Re: [sqlalchemy] Temporary mapped classes for testing

Michael Bayer Tue, 26 Jun 2012 10:13:35 -0700

On Jun 26, 2012, at 7:59 AM, Iwan Vosloo wrote:

> Hi there,
> 
> When we test, we sometimes create temporary classes just for a specific test 
> (or group of tests).  You might want to inherit from a class that is part of 
> production code, for example and override a method for testing purposes, etc. 
> When these temporary classes are declarative sqlalchemy mapped classes, we 
> run into all sorts of problems.
> 
> What we do is something along the lines of:
>  1) create the tables for the actual model
>  2) commit
>  3) define the test classes and create their tables
>  4) run the test logic
>  5) roll back
> 
> Steps 1-2 happen one for a test run with many tests.
> Steps 3-5 represents one test, so they can be repeated.
> 
> However, it seems that some cleanup is needed of mappers / the metadata / 
> classes that inherit from Base, etc AFTER 5.
> The sqlalchemy Table objects and mappers are now out of sync with the 
> database (which has been rolled back).
> 
> What can one do to get all the sqlalchemy related stuff (metadata, mappers, 
> tables and how these were set on existing classes) back in sync with the 
> rolled-back database schema?  We know the metadata can be cleared (and 
> reflected); we know we can clear mappers and recreate them... and we've tried 
> several of these things to no avail. The example given below, however should 
> work without too much clearing, surely?

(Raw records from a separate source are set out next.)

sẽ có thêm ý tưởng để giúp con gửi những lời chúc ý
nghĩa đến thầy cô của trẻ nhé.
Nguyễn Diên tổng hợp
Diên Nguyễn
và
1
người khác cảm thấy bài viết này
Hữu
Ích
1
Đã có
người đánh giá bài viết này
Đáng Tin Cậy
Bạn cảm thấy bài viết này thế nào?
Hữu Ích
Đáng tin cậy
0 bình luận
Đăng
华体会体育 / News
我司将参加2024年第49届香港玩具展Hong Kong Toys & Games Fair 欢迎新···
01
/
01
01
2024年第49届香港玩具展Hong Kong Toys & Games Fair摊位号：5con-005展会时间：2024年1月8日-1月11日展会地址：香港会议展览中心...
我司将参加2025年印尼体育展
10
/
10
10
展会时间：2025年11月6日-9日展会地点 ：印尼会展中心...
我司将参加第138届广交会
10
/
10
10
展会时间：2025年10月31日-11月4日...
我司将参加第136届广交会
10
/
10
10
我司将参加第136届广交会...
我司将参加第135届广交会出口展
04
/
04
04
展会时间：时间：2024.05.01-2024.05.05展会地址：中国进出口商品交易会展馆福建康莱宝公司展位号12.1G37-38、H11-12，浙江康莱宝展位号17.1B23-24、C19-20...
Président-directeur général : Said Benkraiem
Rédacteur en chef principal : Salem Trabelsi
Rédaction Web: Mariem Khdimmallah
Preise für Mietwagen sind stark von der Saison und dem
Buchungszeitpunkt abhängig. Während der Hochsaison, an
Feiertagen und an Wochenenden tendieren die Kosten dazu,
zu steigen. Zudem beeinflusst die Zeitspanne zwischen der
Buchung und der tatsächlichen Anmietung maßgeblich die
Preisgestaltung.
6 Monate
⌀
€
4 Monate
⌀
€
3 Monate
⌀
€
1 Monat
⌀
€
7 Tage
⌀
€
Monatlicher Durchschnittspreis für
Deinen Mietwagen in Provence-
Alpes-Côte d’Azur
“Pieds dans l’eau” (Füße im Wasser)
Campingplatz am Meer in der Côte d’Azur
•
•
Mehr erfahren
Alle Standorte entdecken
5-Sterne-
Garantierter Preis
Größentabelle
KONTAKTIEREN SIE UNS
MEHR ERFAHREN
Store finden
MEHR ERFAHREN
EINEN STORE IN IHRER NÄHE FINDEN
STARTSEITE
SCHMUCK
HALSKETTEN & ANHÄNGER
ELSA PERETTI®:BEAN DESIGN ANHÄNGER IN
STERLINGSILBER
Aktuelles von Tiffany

I do have some simple solutions to this issue, however since I suspect there 
may be more complexity to your use case that isn't illustrated in your example, 
I'll give you the whole background.

When you deal with a declarative Base, there are two registries at work.  One 
is the MetaData object associated with it, which has a dictionary called 
"tables" stuck on it.   The other is the "_decl_class_registry", which is a 
dictionary of class names to mapped classes.   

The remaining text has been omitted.